Records drawn from a dataset

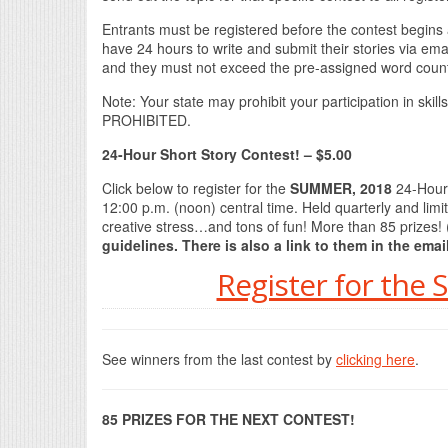
Entrants must be registered before the contest begins a
have 24 hours to write and submit their stories via emai
and they must not exceed the pre-assigned word count,
Note: Your state may prohibit your participation in sk
PROHIBITED.
24-Hour Short Story Contest! – $5.00
Click below to register for the
SUMMER, 2018
24-Hour 
12:00 p.m. (noon) central time. Held quarterly and limi
creative stress…and tons of fun! More than 85 prizes! 
guidelines. There is also a link to them in the emai
Register for the
See winners from the last contest by
clicking here
.
85 PRIZES FOR THE NEXT CONTEST!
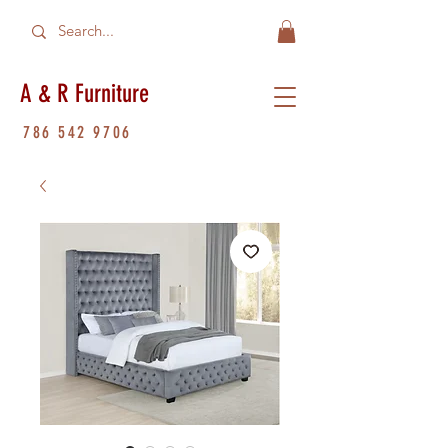
A & R Furniture
786 542 9706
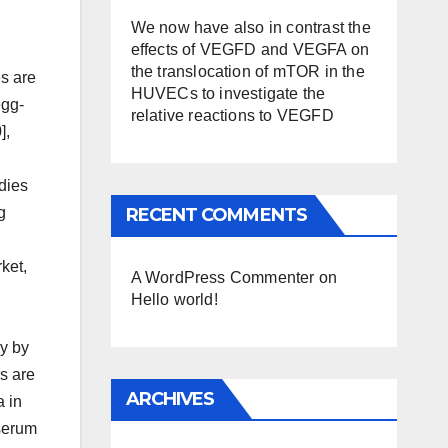
We now have also in contrast the
effects of VEGFD and VEGFA on
the translocation of mTOR in the
es are
HUVECs to investigate the
egg-
relative reactions to VEGFD
],
dies
RECENT COMMENTS
g
ket,
A WordPress Commenter
on
Hello world!
ly by
es are
ARCHIVES
a in
iserum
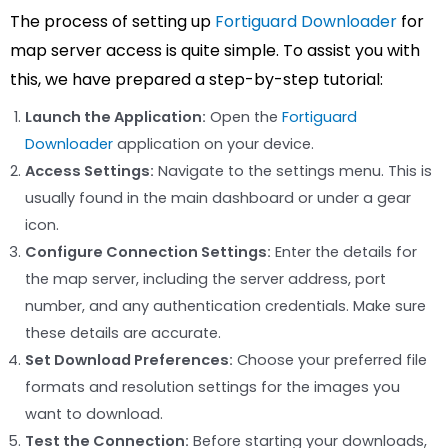
The process of setting up
Fortiguard Downloader
for
map server access is quite simple. To assist you with
this, we have prepared a step-by-step tutorial:
Launch the Application:
Open the
Fortiguard
Downloader
application on your device.
Access Settings:
Navigate to the settings menu. This is
usually found in the main dashboard or under a gear
icon.
Configure Connection Settings:
Enter the details for
the map server, including the server address, port
number, and any authentication credentials. Make sure
these details are accurate.
Set Download Preferences:
Choose your preferred file
formats and resolution settings for the images you
want to download.
Test the Connection:
Before starting your downloads,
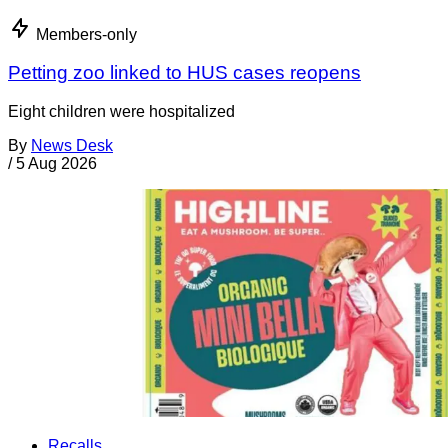
Members-only
Petting zoo linked to HUS cases reopens
Eight children were hospitalized
By
News Desk
/
5 Aug 2026
Recalls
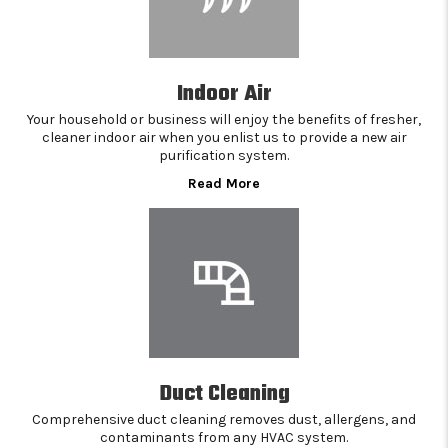
Indoor Air
Your household or business will enjoy the benefits of fresher,
cleaner indoor air when you enlist us to provide a new air
purification system.
Read More
Duct Cleaning
Comprehensive duct cleaning removes dust, allergens, and
contaminants from any HVAC system.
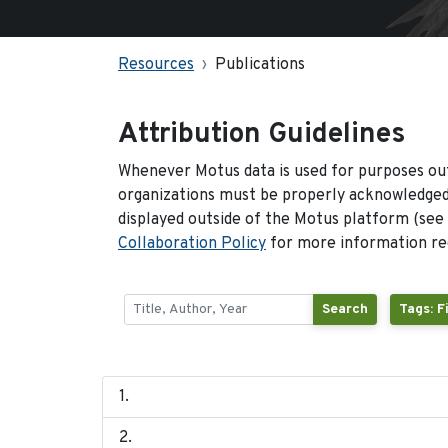
Resources
Publications
Attribution Guidelines
Whenever Motus data is used for purposes out
organizations must be properly acknowledged.
displayed outside of the Motus platform (see
Collaboration Policy
for more information reg
Search
Tags: F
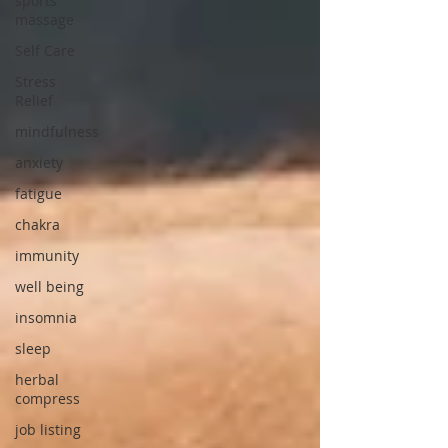
sports
massage
Self Care
Stress
Relief
mindfulness
anxiety
fatigue
chakra
immunity
well being
insomnia
sleep
herbal
compress
job listing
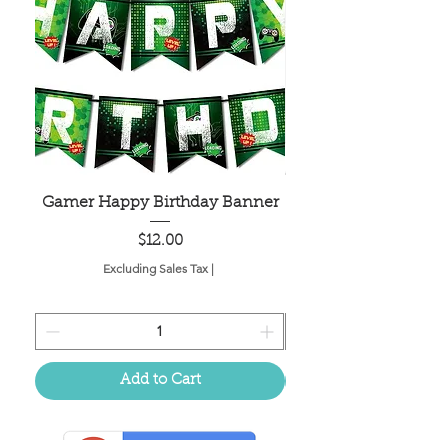
Gamer Happy Birthday Banner
Painted Dot Tabl
Price
$12.00
Excluding Sales Tax
|
Add to Cart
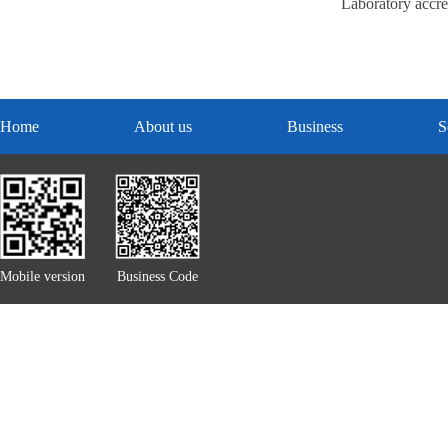
Laboratory accred
Home
About us
Business
S
Mobile version
Business Code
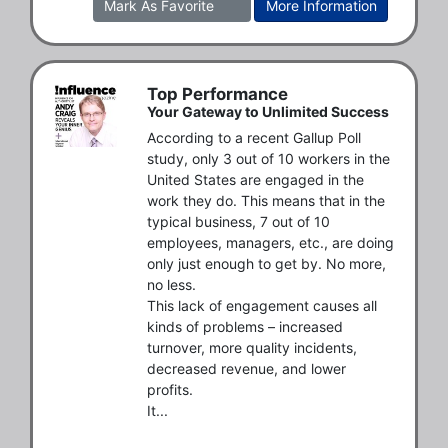
Mark As Favorite
More Information
Top Performance
Your Gateway to Unlimited Success
According to a recent Gallup Poll 
study, only 3 out of 10 workers in the 
United States are engaged in the 
work they do. This means that in the 
typical business, 7 out of 10 
employees, managers, etc., are doing 
only just enough to get by. No more, 
no less.

This lack of engagement causes all 
kinds of problems – increased 
turnover, more quality incidents, 
decreased revenue, and lower 
profits.

It...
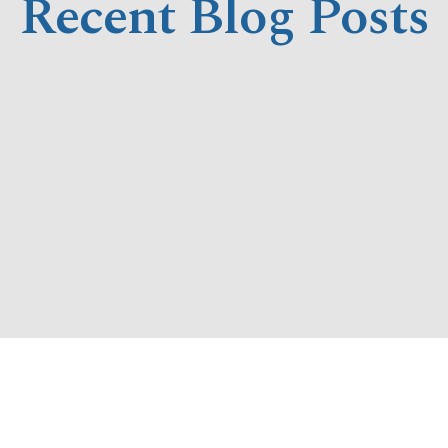
Recent Blog Posts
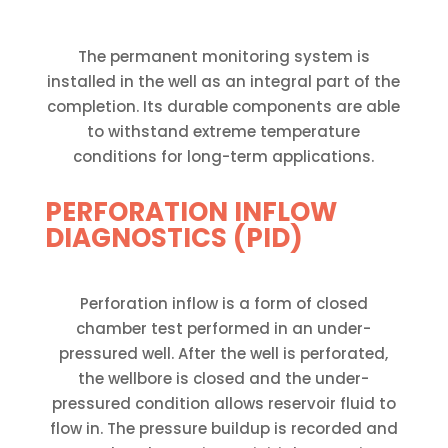
The permanent monitoring system is
installed in the well as an integral part of the
completion. Its durable components are able
to withstand extreme temperature
conditions for long-term applications.
PERFORATION INFLOW
DIAGNOSTICS (PID)
Perforation inflow is a form of closed
chamber test performed in an under-
pressured well. After the well is perforated,
the wellbore is closed and the under-
pressured condition allows reservoir fluid to
flow in. The pressure buildup is recorded and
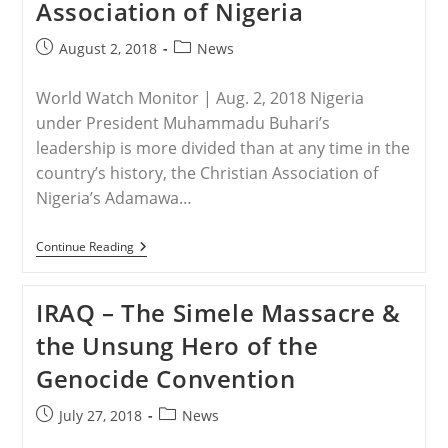
Association of Nigeria
In
Bria
Post
Post
August 2, 2018
News
published:
category:
World Watch Monitor | Aug. 2, 2018 Nigeria
under President Muhammadu Buhari’s
leadership is more divided than at any time in the
country’s history, the Christian Association of
Nigeria’s Adamawa…
NIGERIA
Continue Reading
–
Buhari
Does
IRAQ – The Simele Massacre &
Not
Stop
the Unsung Hero of the
Fulani
Because
Genocide Convention
They
Are
His
Post
Post
July 27, 2018
News
‘kith
published:
category:
And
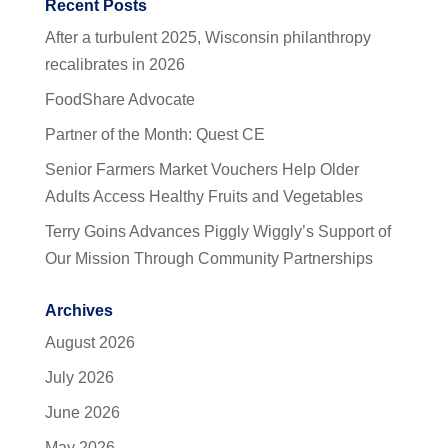
Recent Posts
After a turbulent 2025, Wisconsin philanthropy
recalibrates in 2026
FoodShare Advocate
Partner of the Month: Quest CE
Senior Farmers Market Vouchers Help Older
Adults Access Healthy Fruits and Vegetables
Terry Goins Advances Piggly Wiggly’s Support of
Our Mission Through Community Partnerships
Archives
August 2026
July 2026
June 2026
May 2026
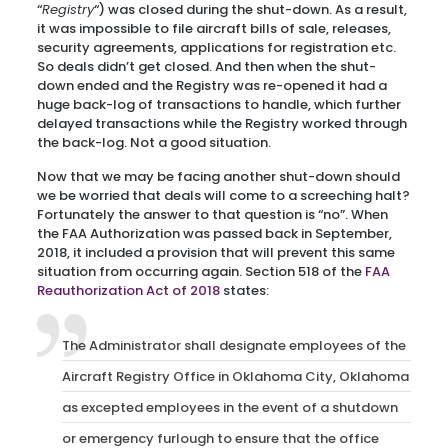
“
Registry
“) was closed during the shut-down. As a result,
it was impossible to file aircraft bills of sale, releases,
security agreements, applications for registration etc.
So deals didn’t get closed. And then when the shut-
down ended and the Registry was re-opened it had a
huge back-log of transactions to handle, which further
delayed transactions while the Registry worked through
the back-log. Not a good situation.
Now that we may be facing another shut-down should
we be worried that deals will come to a screeching halt?
Fortunately the answer to that question is “no”. When
the FAA Authorization was passed back in September,
2018, it included a provision that will prevent this same
situation from occurring again. Section 518 of the
FAA
Reauthorization Act of 2018
states:
The Administrator shall designate employees of the
Aircraft Registry Office in Oklahoma City, Oklahoma
as excepted employees in the event of a shutdown
or emergency furlough to ensure that the office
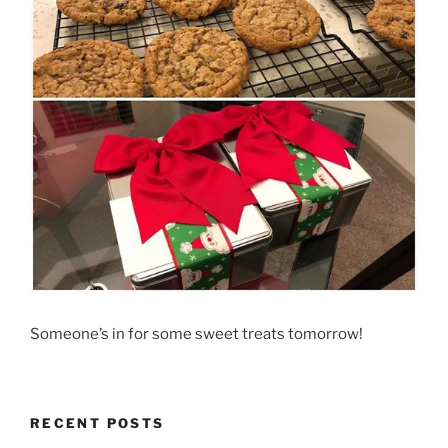
Someone’s in for some sweet treats tomorrow!
RECENT POSTS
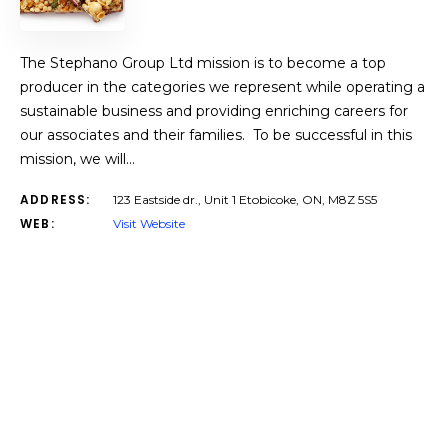
The Stephano Group Ltd mission is to become a top
producer in the categories we represent while operating a
sustainable business and providing enriching careers for
our associates and their families. To be successful in this
mission, we will…
ADDRESS:
123 Eastside dr., Unit 1 Etobicoke, ON, M8Z 5S5
WEB:
Visit Website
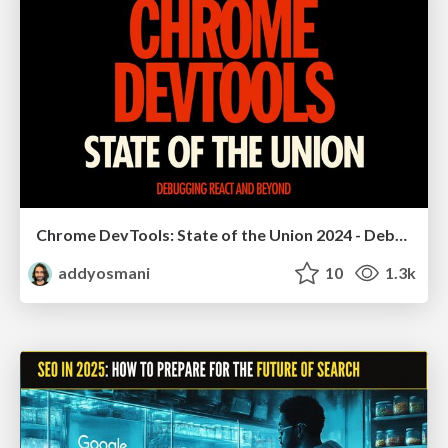
Chrome DevTools: State of the Union 2024 - Debugging React & Beyond
addyosmani
10
1.3k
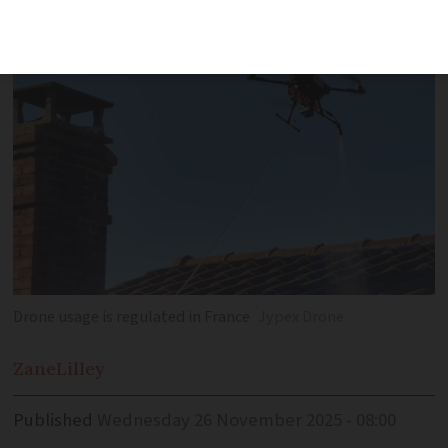
used everywhere
Drone usage is regulated in France
Jypex Drone
Zane
Lilley
Published
Wednesday 26 November 2025 - 08:00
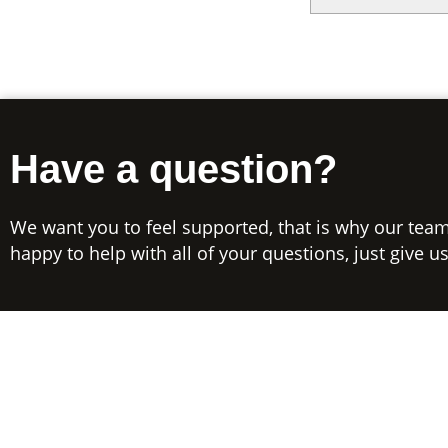
Have a question?
We want you to feel supported, that is why our team
happy to help with all of your questions, just give us 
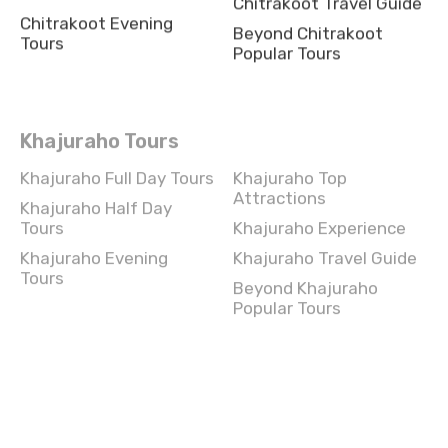
Chitrakoot Evening
Beyond Chitrakoot
Tours
Popular Tours
Khajuraho Tours
Khajuraho Full Day Tours
Khajuraho Top
Attractions
Khajuraho Half Day
Tours
Khajuraho Experience
Khajuraho Evening
Khajuraho Travel Guide
Tours
Beyond Khajuraho
Popular Tours
Chandigarh Tours
Chandigarh Full Day
Chandigarh Top
Tours
Attractions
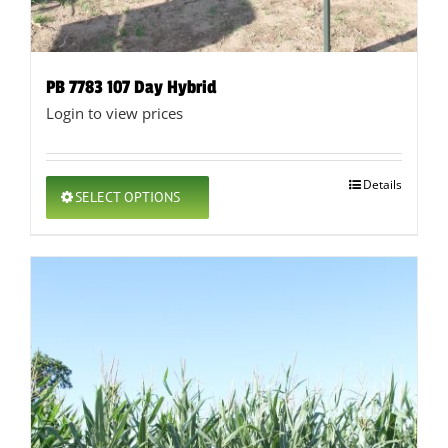
PB 7783 107 Day Hybrid
Login to view prices
This
Details
SELECT OPTIONS
product
has
multiple
variants.
The
options
may
be
chosen
on
the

#### [Directions]
Transcribe all the data word for word; the images stay out.

#### [Written answer]
Entrants must be registered before the contest begins a
have 24 hours to write and submit their stories via emai
and they must not exceed the pre-assigned word count,
Note: Your state may prohibit your participation in sk
PROHIBITED.
24-Hour Short Story Contest! – $5.00
Click below to register for the
SUMMER, 2018
24-Hour 
12:00 p.m. (noon) central time. Held quarterly and limi
creative stress…and tons of fun! More than 85 prizes! 
guidelines. There is also a link to them in the emai
Register for the
See winners from the last contest by
clicking here
.
85 PRIZES FOR THE NEXT CONTEST!
A & R Furniture
786 542 9706
We now have also in contrast the
effects of VEGFD and VEGFA on
the translocation of mTOR in the
es are
HUVECs to investigate the
egg-
relative reactions to VEGFD
],
dies
RECENT COMMENTS
g
ket,
A WordPress Commenter
on
Hello world!
ly by
es are
ARCHIVES
a in
iserum
The process of setting up
Fortiguard Downloader
for
map server access is quite simple. To assist you with
this, we have prepared a step-by-step tutorial:
Launch the Application:
Open the
Fortiguard
Downloader
application on your device.
Access Settings:
Navigate to the settings menu. This is
usually found in the main dashboard or under a gear
icon.
Configure Connection Settings:
Enter the details for
the map server, including the server address, port
number, and any authentication credentials. Make sure
these details are accurate.
Set Download Preferences:
Choose your preferred file
formats and resolution settings for the images you
want to download.
Test the Connection:
Before starting your downloads,
Members-only
Petting zoo linked to HUS cases reopens
Eight children were hospitalized
By
News Desk
/
5 Aug 2026
Recalls
Indoor Air
Your household or business will enjoy the benefits of fresher,
cleaner indoor air when you enlist us to provide a new air
purification system.
Read More
Duct Cleaning
Comprehensive duct cleaning removes dust, allergens, and
contaminants from any HVAC system.
Resources
Publications
Attribution Guidelines
Whenever Motus data is used for purposes out
organizations must be properly acknowledged.
displayed outside of the Motus platform (see
Collaboration Policy
for more information reg
Search
Tags: F
sports
massage
Self Care
Stress
Relief
mindfulness
anxiety
fatigue
chakra
immunity
well being
insomnia
sleep
herbal
compress
job listing
Gamer Happy Birthday Banner
Painted Dot Tabl
Price
$12.00
Excluding Sales Tax
|
Add to Cart
Laboratory accred
Home
About us
Business
S
Mobile version
Business Code
Mark As Favorite
More Information
Top Performance
Your Gateway to Unlimited Success
According to a recent Gallup Poll 
study, only 3 out of 10 workers in the 
United States are engaged in the 
work they do. This means that in the 
typical business, 7 out of 10 
employees, managers, etc., are doing 
only just enough to get by. No more, 
no less.

This lack of engagement causes all 
kinds of problems – increased 
turnover, more quality incidents, 
decreased revenue, and lower 
profits.

It...
Recent Blog Posts
The permanent monitoring system is
installed in the well as an integral part of the
completion. Its durable components are able
to withstand extreme temperature
conditions for long-term applications.
PERFORATION INFLOW
DIAGNOSTICS (PID)
Perforation inflow is a form of closed
chamber test performed in an under-
pressured well. After the well is perforated,
the wellbore is closed and the under-
pressured condition allows reservoir fluid to
flow in. The pressure buildup is recorded and
Association of Nigeria
In
Bria
Post
Post
August 2, 2018
News
published:
category:
World Watch Monitor | Aug. 2, 2018 Nigeria
under President Muhammadu Buhari’s
leadership is more divided than at any time in the
country’s history, the Christian Association of
Nigeria’s Adamawa…
NIGERIA
Continue Reading
–
Buhari
Does
IRAQ – The Simele Massacre &
Not
Stop
the Unsung Hero of the
Fulani
Because
Genocide Convention
They
Are
His
Post
Post
July 27, 2018
News
‘kith
published:
category:
And
Recent Posts
After a turbulent 2025, Wisconsin philanthropy
recalibrates in 2026
FoodShare Advocate
Partner of the Month: Quest CE
Senior Farmers Market Vouchers Help Older
Adults Access Healthy Fruits and Vegetables
Terry Goins Advances Piggly Wiggly’s Support of
Our Mission Through Community Partnerships
Archives
August 2026
July 2026
June 2026
May 2026
“
Registry
“) was closed during the shut-down. As a result,
it was impossible to file aircraft bills of sale, releases,
security agreements, applications for registration etc.
So deals didn’t get closed. And then when the shut-
down ended and the Registry was re-opened it had a
huge back-log of transactions to handle, which further
delayed transactions while the Registry worked through
the back-log. Not a good situation.
Now that we may be facing another shut-down should
we be worried that deals will come to a screeching halt?
Fortunately the answer to that question is “no”. When
the FAA Authorization was passed back in September,
2018, it included a provision that will prevent this same
situation from occurring again. Section 518 of the
FAA
Reauthorization Act of 2018
states:
The Administrator shall designate employees of the
Aircraft Registry Office in Oklahoma City, Oklahoma
as excepted employees in the event of a shutdown
or emergency furlough to ensure that the office
Someone’s in for some sweet treats tomorrow!
RECENT POSTS
The Stephano Group Ltd mission is to become a top
producer in the categories we represent while operating a
sustainable business and providing enriching careers for
our associates and their families. To be successful in this
mission, we will…
ADDRESS:
123 Eastside dr., Unit 1 Etobicoke, ON, M8Z 5S5
WEB:
Visit Website
Chrome DevTools: State of the Union 2024 - Debugging React & Beyond
addyosmani
10
1.3k
used everywhere
Drone usage is regulated in France
Jypex Drone
Zane
Lilley
Published
Wednesday 26 November 2025 - 08:00
Have a question?
We want you to feel supported, that is why our team
happy to help with all of your questions, just give us 
Chitrakoot Evening
Beyond Chitrakoot
Tours
Popular Tours
Khajuraho Tours
Khajuraho Full Day Tours
Khajuraho Top
Attractions
Khajuraho Half Day
Tours
Khajuraho Experience
Khajuraho Evening
Khajuraho Travel Guide
Tours
Beyond Khajuraho
Popular Tours
Chandigarh Tours
Chandigarh Full Day
Chandigarh Top
Tours
Attractions
PB 7783 107 Day Hybrid
Login to view prices
This
Details
SELECT OPTIONS
product
has
multiple
variants.
The
options
may
be
chosen
on
the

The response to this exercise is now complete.